力「あぁ…ちょっとメシ食ってきてな……」
亮「…えっ?ケド、腹の具合はどうなんだよ?あ……監督に薬でも貰って即行効いたとか?ってか、それも単純過ぎじゃねー?」
力「違ぇーよ……」
亮「えっ…違うのか?そうかー…
…あっ……そうそう!あの後さ、おまえの部屋から帰る途中、おまえの部屋に向かう監督に会ったんだよ。
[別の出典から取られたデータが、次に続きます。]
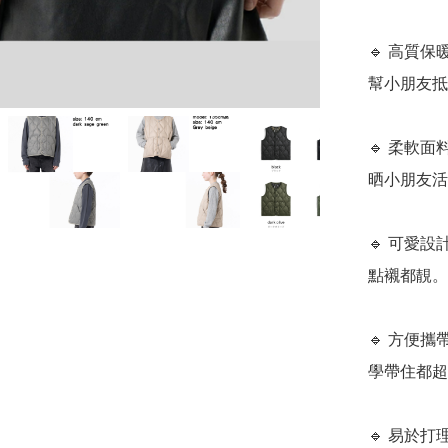
🔹 高質
幫小朋友抵
🔹 柔軟
晒小朋友活
🔹 可愛
點襯都靚。

🔹 方便
學帶住都超
🔹 易於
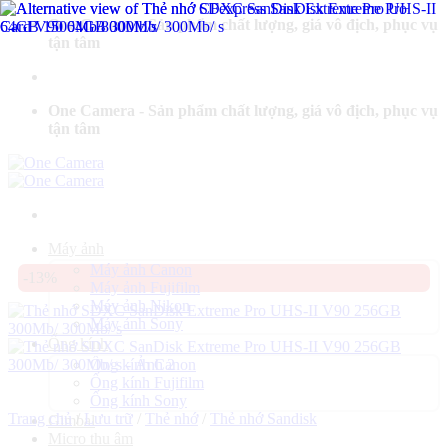
Bỏ
One Camera - Sản phẩm chất lượng, giá vô địch, phục vụ
qua
tận tâm
nội
dung
One Camera - Sản phẩm chất lượng, giá vô địch, phục vụ
tận tâm
Máy ảnh
Máy ảnh Canon
-13%
Máy ảnh Fujifilm
Máy ảnh Nikon
Máy ảnh Sony
Ống kính
Ống kính Canon
Ống kính Fujifilm
Ống kính Sony
Trang chủ
/
Lưu trữ
/
Thẻ nhớ
/
Thẻ nhớ Sandisk
Gimbal
Micro thu âm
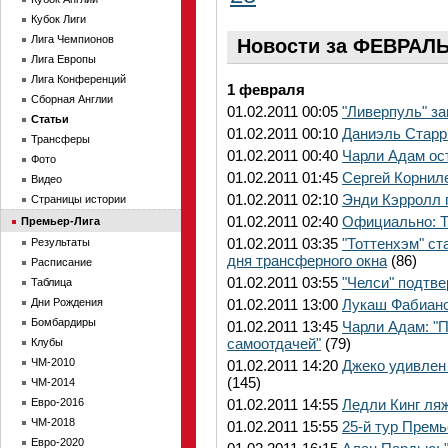
Кубок Лиги
Лига Чемпионов
Новости за ФЕВРАЛЬ
Лига Европы
Лига Конференций
1 февраля
Сборная Англии
01.02.2011 00:05
"Ливерпуль" з
Статьи
01.02.2011 00:10
Даниэль Старр
Трансферы
01.02.2011 00:40
Чарли Адам ост
Фото
01.02.2011 01:45
Сергей Корнил
Видео
01.02.2011 02:10
Энди Кэрролл 
Страницы истории
01.02.2011 02:40
Официально: То
Премьер-Лига
01.02.2011 03:35
"Тоттенхэм" с
Результаты
дня трансферного окна
(86)
Расписание
01.02.2011 03:55
"Челси" подтв
Таблица
Дни Рождения
01.02.2011 13:00
Лукаш Фабианс
Бомбардиры
01.02.2011 13:45
Чарли Адам: "П
самоотдачей"
(79)
Клубы
ЧМ-2010
01.02.2011 14:20
Джеко удивлен
(145)
ЧМ-2014
Евро-2016
01.02.2011 14:55
Ледли Кинг ля
ЧМ-2018
01.02.2011 15:55
25-й тур Премь
Евро-2020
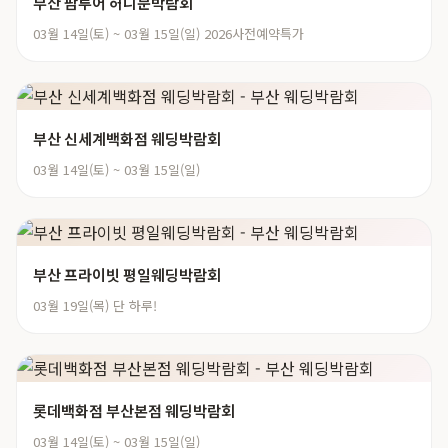
부산 팜투어 허니문박람회
03월 14일(토) ~ 03월 15일(일) 2026사전예약특가
부산 신세계백화점 웨딩박람회
03월 14일(토) ~ 03월 15일(일)
부산 프라이빗 평일웨딩박람회
03월 19일(목) 단 하루!
롯데백화점 부산본점 웨딩박람회
03월 14일(토) ~ 03월 15일(일)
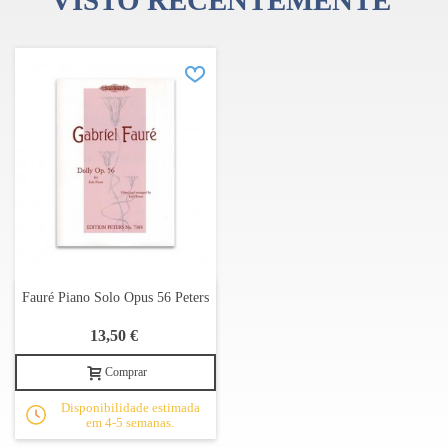
VISTO RECENTEMENTE
Fauré Piano Solo Opus 56 Peters
13,50 €
Comprar
Disponibilidade estimada
em 4-5 semanas.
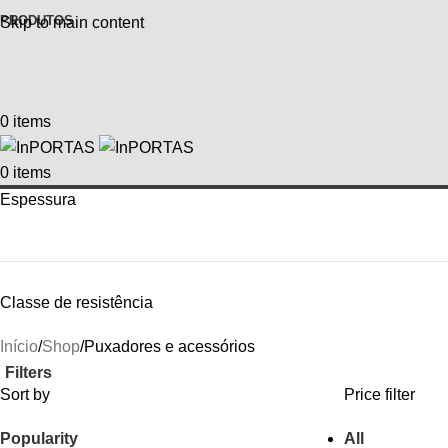
PRODUTOS
Skip to main content
0
items
0
items
Espessura
Classe de resistência
Início
Shop
Puxadores e acessórios
Filters
Sort by
Price filter
Popularity
All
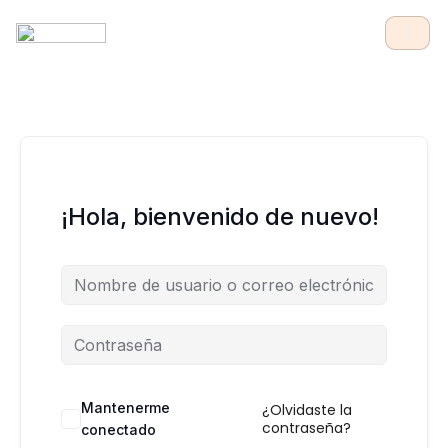
Ir
al
contenido
¡Hola, bienvenido de nuevo!
Mantenerme
¿Olvidaste la
contraseña?
conectado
監督には調子悪いこと言ったのか?」
約一時間ほど前、俺の部屋に監督がきた。
そして、いきなり入ってきて水月がいるんじゃないかと言われ…。
力「あぁ、監督……来たよ。ん…
…そうだな…。あんま……体調はよくねーかもな……」
さっき食事に行ってきたものの、監督に連れられていった水月のことを思うと俺は食欲もなく心なし気分が悪い。
亮「つーか、試合明後日だろ?ヤバくね?おまえ……確か先発だろっ?そーいや、キャプテンもなんか心配してたぞ?おまえが腹の調子悪いって言ったら、昨夜、なんかうめき声みたいなのが聞こえてたから…とかなんとか言っててさ。そんなに腹痛かったのか?」
!
つーか、その昨夜のうめき声…
俺の声じゃねぇ…
あれは『最中』必死で声を殺してる水月の声だっての。
やっぱり…聞こえてたんだな…。
ってか、壁が薄いのか彼女の声が響くのか分かんねーけど、考えてみたらかなり危険なことを俺達はしていたんだな……。
最初のコメントを投稿しよう!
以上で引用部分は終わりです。